Sin duda que son excelentes propuestas, que si fueran atendidas por el Gobierno ayudarían a reducir el desmedido gasto estatal, y servirían al mismo tiempo para dignificar el oficio político y la función pública. En realidad, la racionalización del gasto público no debería ser un problema de coyuntura, ni sólo porque es una condición de los organismos financieros internacionales para que el país pueda ser elegible a los programas de cooperación externa. Más bien es por sanidad económica, responsabilidad financiera y sensatez política, que no se debería permitir que el Estado gaste más de lo que percibe ni que preste más de lo que razonablemente está en capacidad de pagar.
Ningún país puede ser viable si no ajusta su nivel de gasto público a la magnitud y rentabilidad de la producción nacional y a la capacidad recaudatoria del Estado. La verdad es que nadie —país, sociedad, empresa, familia o persona— puede gastar más de lo que gana o percibe, ni prestar lo que no podría pagar.
Nicaragua retrocedió en la última parte del siglo pasado casi cincuenta años en relación con el desarrollo económico y material de los países vecinos. Sin embargo, es el país que hace las elecciones más costosas de toda América Latina, tiene una Corte Suprema de Justicia de 16 costosos magistrados, soporta a 92 diputados propietarios que devengan elevados sueldos y fondos complementarios, tiene también 92 diputados suplentes que reciben un sueldo a cambio de nada y que presionan para que se les duplique, y cuenta con un ejército de “asesores” que en su mayoría son cargos prebendarios.

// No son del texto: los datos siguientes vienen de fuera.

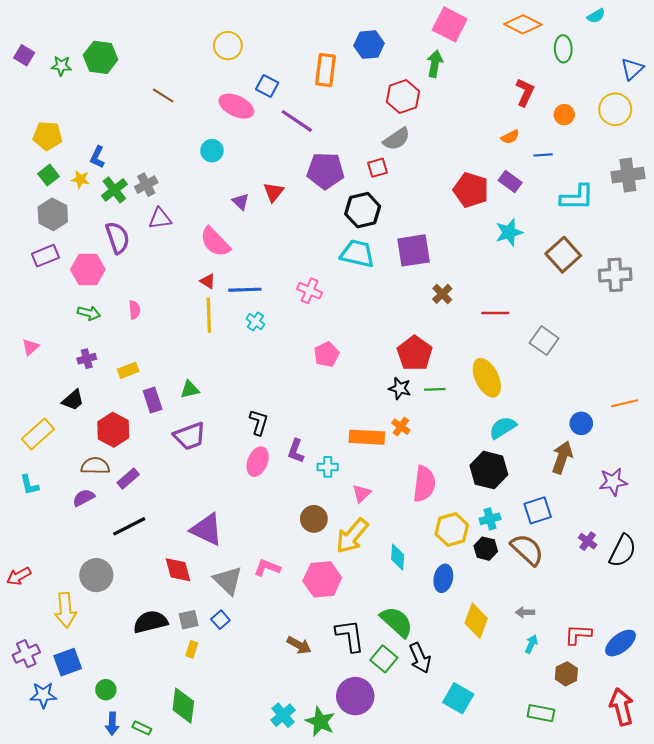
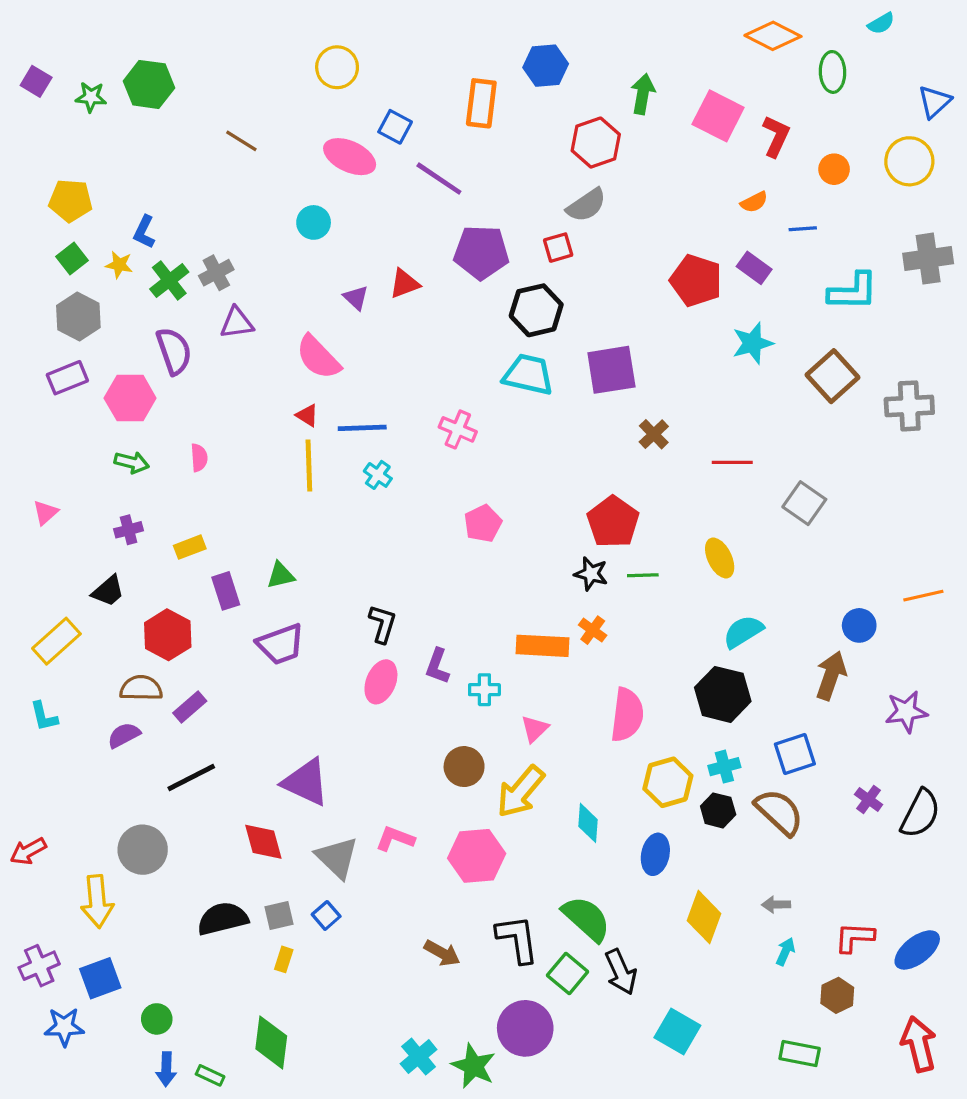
pink square: (450, 24) -> (718, 116), moved
red triangle: (274, 192) -> (404, 284), turned 30
yellow ellipse: (487, 378) -> (720, 558), size x0.7

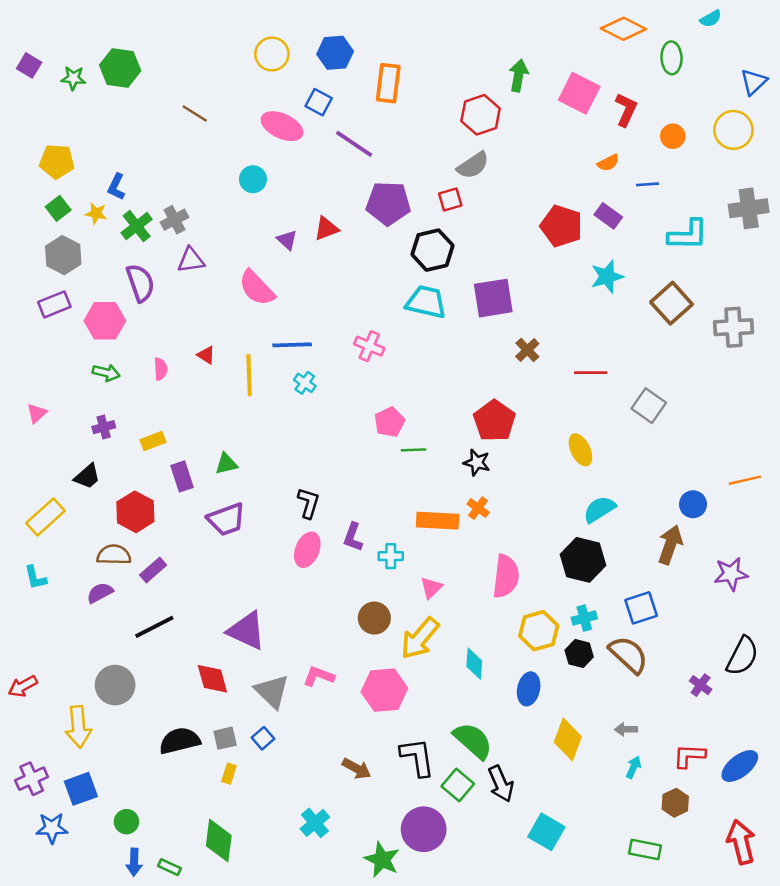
blue hexagon: (546, 66) -> (335, 53), moved
red triangle: (307, 415) -> (206, 355), moved
green line: (643, 575) -> (414, 450), moved
purple cross: (869, 799) -> (701, 685), moved
cyan cross: (419, 1057) -> (315, 823), moved

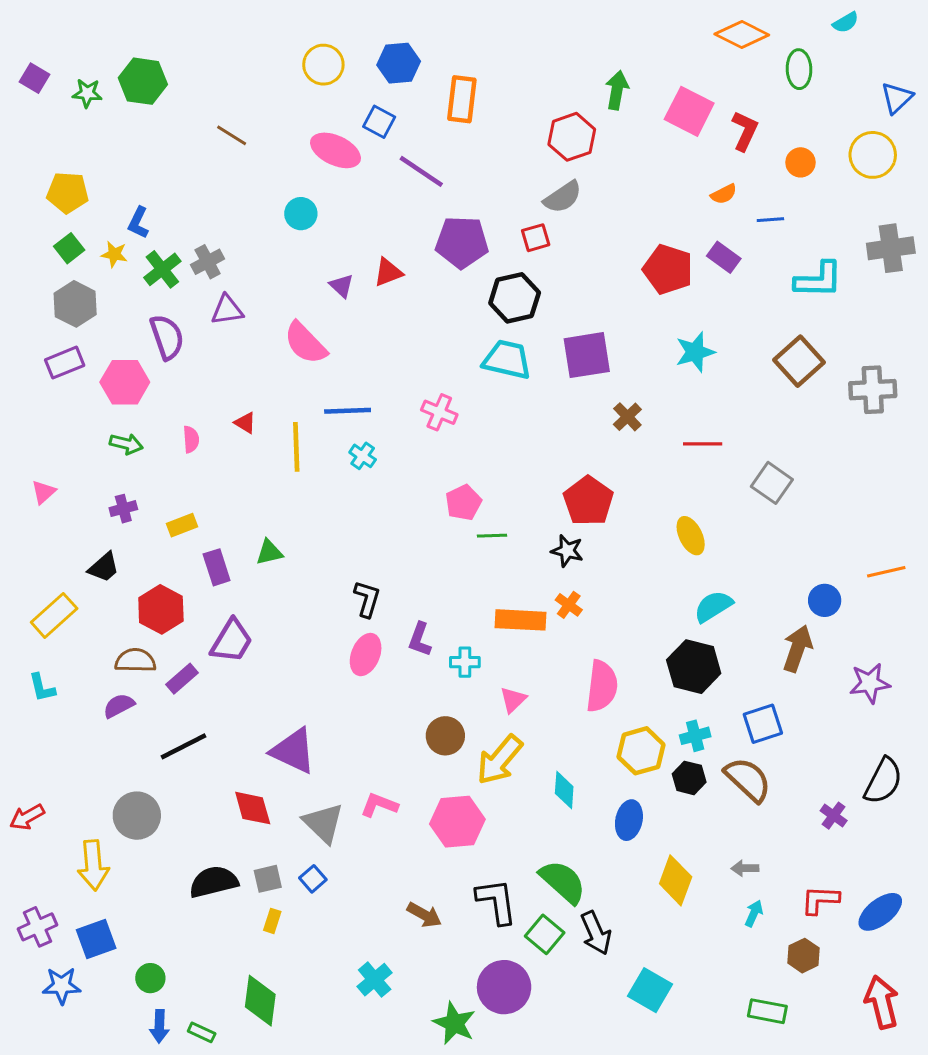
cyan star: (607, 277) -> (695, 352), moved
purple trapezoid: (226, 519) -> (232, 641), moved, turned -39

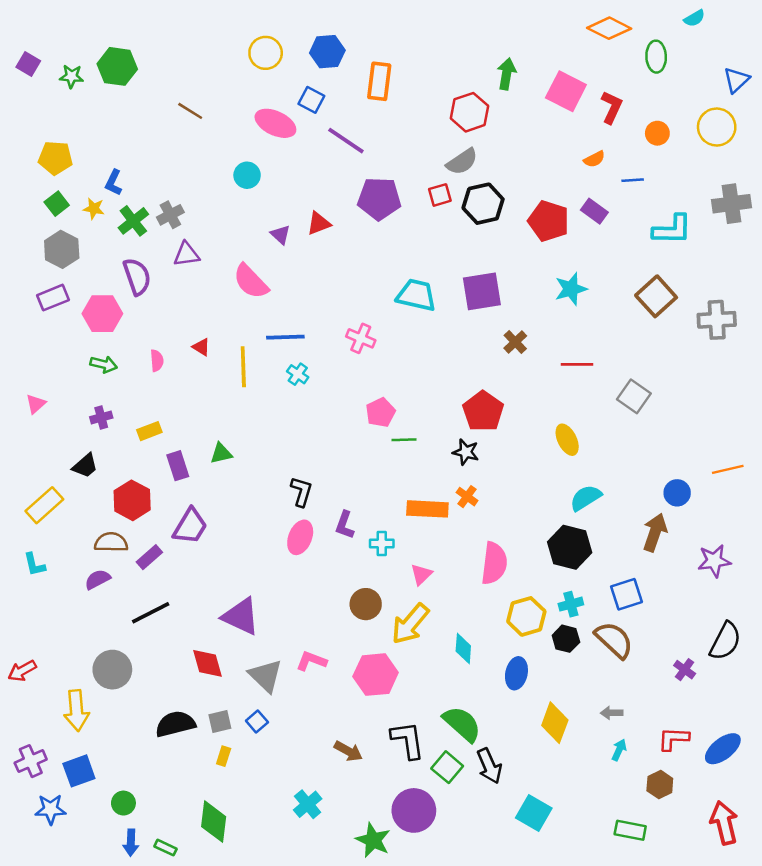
black hexagon: (515, 298) -> (483, 204), moved

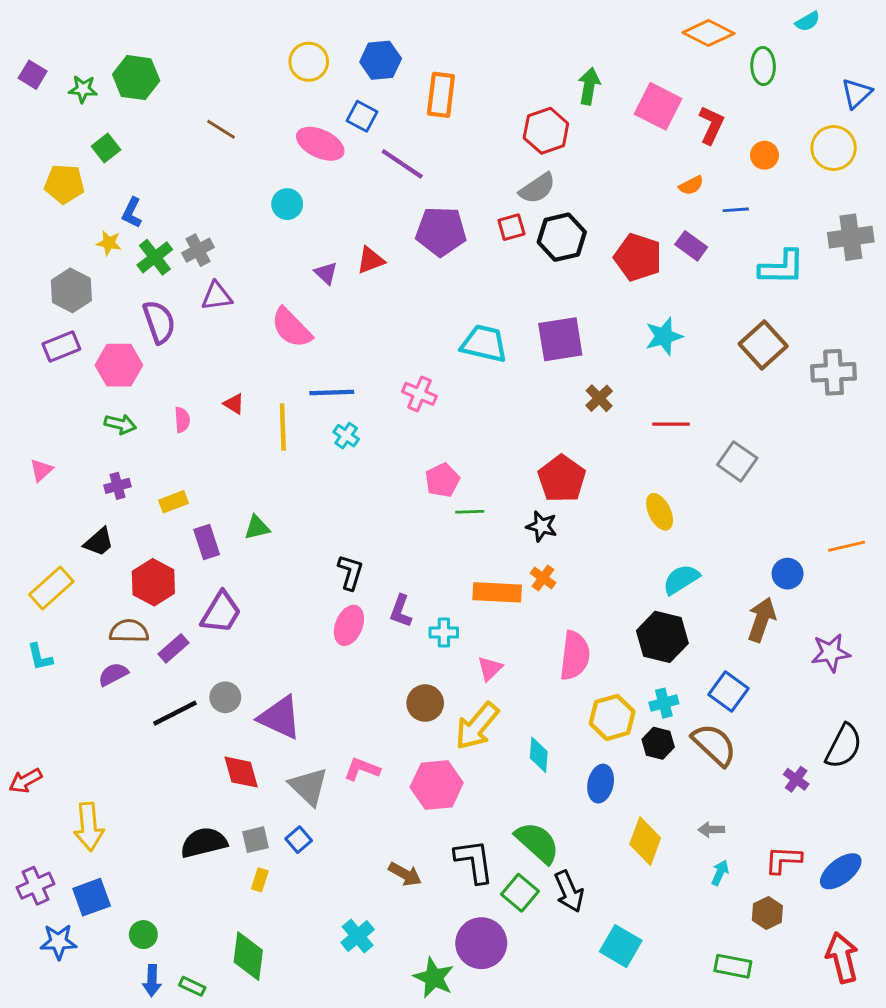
green square: (57, 204) -> (106, 148), moved
blue square: (626, 594) -> (729, 692), turned -36
gray circle: (112, 670) -> (225, 697), moved, size x0.7

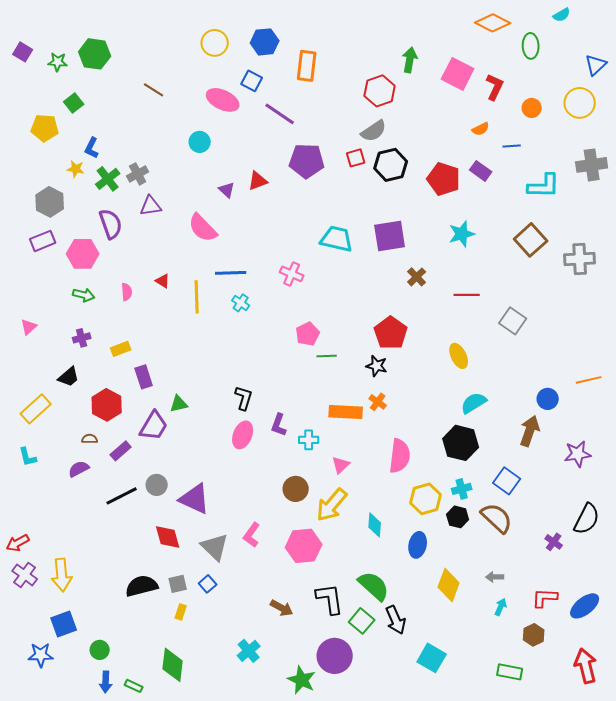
green triangle: (257, 528) -> (179, 404), moved
brown semicircle: (129, 631) -> (90, 439), size x0.6
pink L-shape: (362, 769) -> (252, 535), turned -75
purple cross: (35, 886) -> (25, 575), moved, turned -30

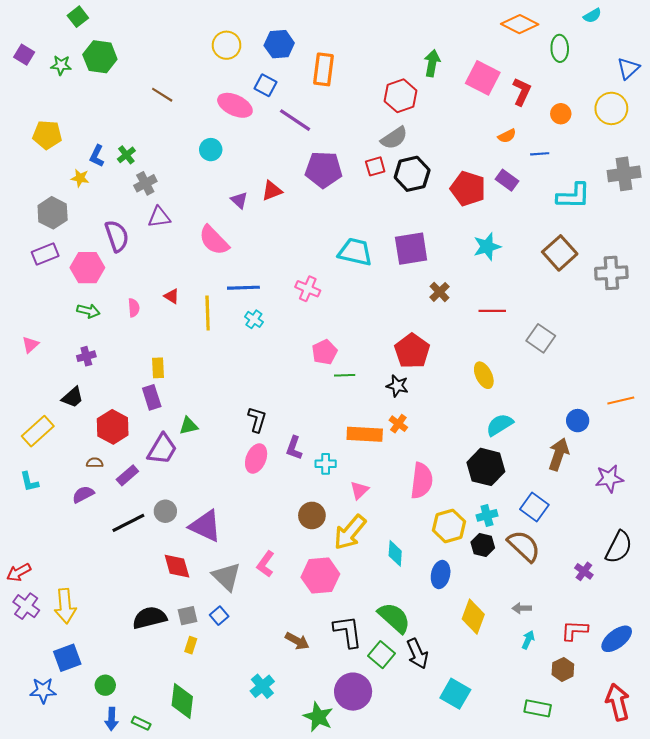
green square: (74, 103) -> (78, 17), moved
green cross: (108, 179) -> (126, 155), moved, size x0.7
yellow rectangle: (121, 349) -> (158, 368), moved, turned -72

De manera que para reducir el déficit fiscal se debería comenzar por suprimir del gasto público a quienes reciben sueldo sin trabajar, a los que obtienen pensiones de privilegio, y al montón de funcionarios innecesarios que son jugosamente remunerados, y que sólo sirven para hacer más pesada la carga de los contribuyentes y para fomentar la corrupción.
Los políticos que están en el Gobierno dicen que con la eliminación de ese tipo de gasto no se resuelve el problema del déficit público; y que, además, el número de diputados y de magistrados está determinado constitucionalmente y por lo tanto en este campo no hay nada que hacer. Esto es cierto, en términos generales, pero por algo hay que comenzar, y en lo que se refiere a la cantidad de diputados y magistrados se podría reducir mediante una reforma constitucional, siempre y cuando hubiera voluntad política de hacerlo.
Pero peor sería reducir el déficit fiscal mediante el despido de empleados públicos de menor cuantía, o reducir los gastos sociales y aumentar la carga tributaria, que ya es insoportable, y hace de Nicaragua el país centroamericano con menos posibilidades de crecer y desarrollarse.